Nkabinde tells parliament about ‘boys trip’ with Mkhwanazi to visit Mchunu’s home

‘Things I did with Mkhwanazi were personal. I don’t want to divulge much because we are both married’

Cedrick Nkabinde testifies at parliament's ad hoc committee inquiry into alleged corruption and political interference in the criminal justice system on November 13 2025 in Cape Town. (Brenton Geach)

Chief of staff in the police ministry, Cedrick Nkabinde, has explained the close relationship he has with KwaZulu-Natal police commissioner Lt-Gen Nhlanhla Mkhwanazi and how he got to know suspended police minister Senzo Mchunu before being appointed to his office last year.

Nkabinde is testifying before parliament’s ad hoc committee investigating allegations of corruption in the criminal justice system made by Mkhwanazi, where Mchunu is implicated.

He told the committee he met Mchunu in 2017 while working for the Independent Police Investigative Directorate (Ipid) investigating the murder of Mchunu’s security personnel member Xolani Nkosi, when Mchunu was still KZN premier. Mchunu went to Ipid, complaining about the progress of the case, which he was later assigned to.

Nkabinde said he then went to meet Mchunu in KZN regarding the case, where he was accompanied by former Ipid head Robert McBride. That’s when he was formally introduced to Mchunu, exchanged numbers and has kept in contact since then.

Evidence leader Norman Arendse asked Nkabinde why he kept in contact with Mchunu even after concluding the case. Nkabinde said that while they didn’t communicate regularly, he saw having Mchunu’s number as an advantage to have the contact number of a high-ranking official.

“He was a premier and I had direct contact with him,” Nkabinde said. “He’s a person I looked up to as a high-profile figure in government. You’d only see these people on TV. I kept in contact so that now I know the premier — for status.”

I go to his house, he comes to my house and we eat from the same plate. There are things only he and I will go to the grave knowing. Things he never mentioned during the media briefing and when he testified. We are close

He said they never discussed matters of his work at Ipid, adding that even when he resigned from Ipid in 2018, he never told Mchunu. “We were talking about general things. The nature of this person [Mchunu] is that he talks very little. You’d hardly interact with him. He’s a person of few words.”

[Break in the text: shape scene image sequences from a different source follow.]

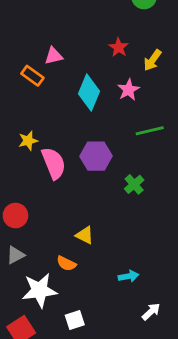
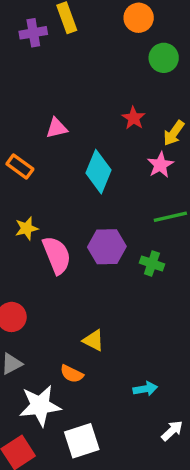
orange rectangle: (32, 76) -> (20, 167), moved
pink star: (128, 90) -> (160, 165), moved
green cross: (134, 184) -> (152, 263), moved, turned -30
white square: (75, 320) -> (82, 441), size x1.5

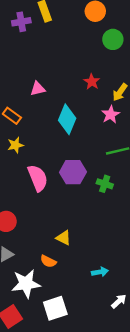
yellow star: (27, 228) -> (15, 145), moved

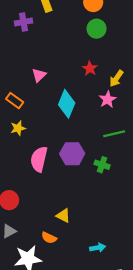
purple cross: (21, 22) -> (23, 22), moved
green circle: (113, 39) -> (97, 29), moved
pink triangle: (38, 89) -> (39, 75), turned -32
pink semicircle: (38, 178) -> (39, 159), turned -145

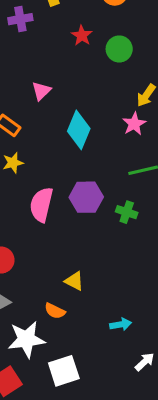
green circle: (97, 29) -> (119, 49), moved
red star: (90, 68) -> (82, 36), moved

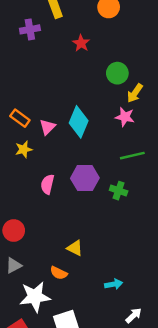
green circle: (119, 49) -> (117, 73), moved
pink triangle: (41, 91) -> (47, 127), moved
pink star: (134, 124) -> (125, 117), turned -30
pink semicircle: (41, 205) -> (47, 184), size x0.7

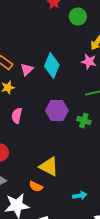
green circle: (117, 73) -> (78, 17), moved
pink semicircle: (47, 184) -> (17, 116), moved
yellow triangle: (75, 248) -> (49, 167), size x1.5

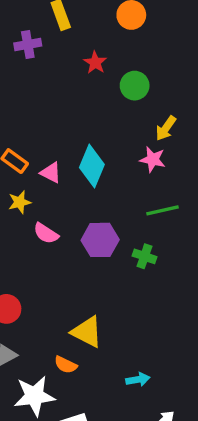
pink triangle: (27, 70) -> (51, 173), turned -48
pink semicircle: (17, 116) -> (46, 233), moved, turned -70

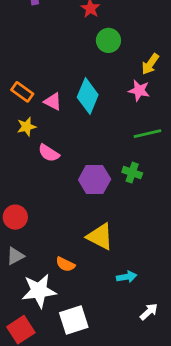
green circle: (135, 86) -> (108, 40), moved
purple hexagon: (100, 240) -> (95, 179), moved
yellow triangle: (87, 332) -> (100, 237), moved

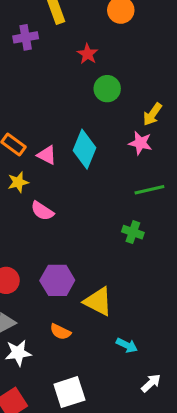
purple hexagon: (95, 179) -> (57, 280), moved
cyan arrow: (127, 277) -> (127, 345), turned 36
white star: (39, 291) -> (18, 353), moved, size x0.7

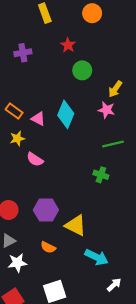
purple cross: (26, 37) -> (23, 53), moved
cyan arrow: (127, 345) -> (97, 257), size x1.5

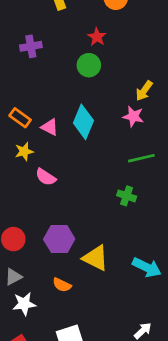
red star: (68, 45) -> (97, 37), moved
green circle: (82, 70) -> (89, 65), moved
cyan arrow: (97, 257) -> (147, 267), moved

Nkabinde told the committee about a “boys trip” he had with Mkhwanazi to Empangeni in KZN, where they visited Mchunu along the way. “At one stage I was in KZN and as I passed Empangeni, I remembered there was someone I knew here, and Mchunu welcomed me. I passed by and greeted him. He was out of government. There was nothing we could relate except that I was the one who thought it fit to keep this contact with a person I hold in high regard.”

Asked about the “boys’ trip” with Mkhwanazi, Nkabinde said he couldn’t reveal many details about the trip, emphasising the closeness of the relationship he had with Mkhwanazi. “Things I did with Mkhwanazi were personal. I don’t want to divulge much because we are both married.”

Nkabinde divulged further into his close relationship with Mkhwanazi, telling the committee about the time when Mkhwanazi helped him find a job when he was unemployed, reflecting on a time he flew down to KZN to support Mkhwanazi through grief when there was a death in his family. He added he even helped Mkhwanazi design a house he wanted to build.

“I go to his house, he comes to my house and we eat from the same plate. There are things only he and I will go to the grave knowing. Things he never mentioned during the media briefing and when he testified. We are close.”

He said his relationship with Mchunu was never as close as his relationship with Mkhwanazi.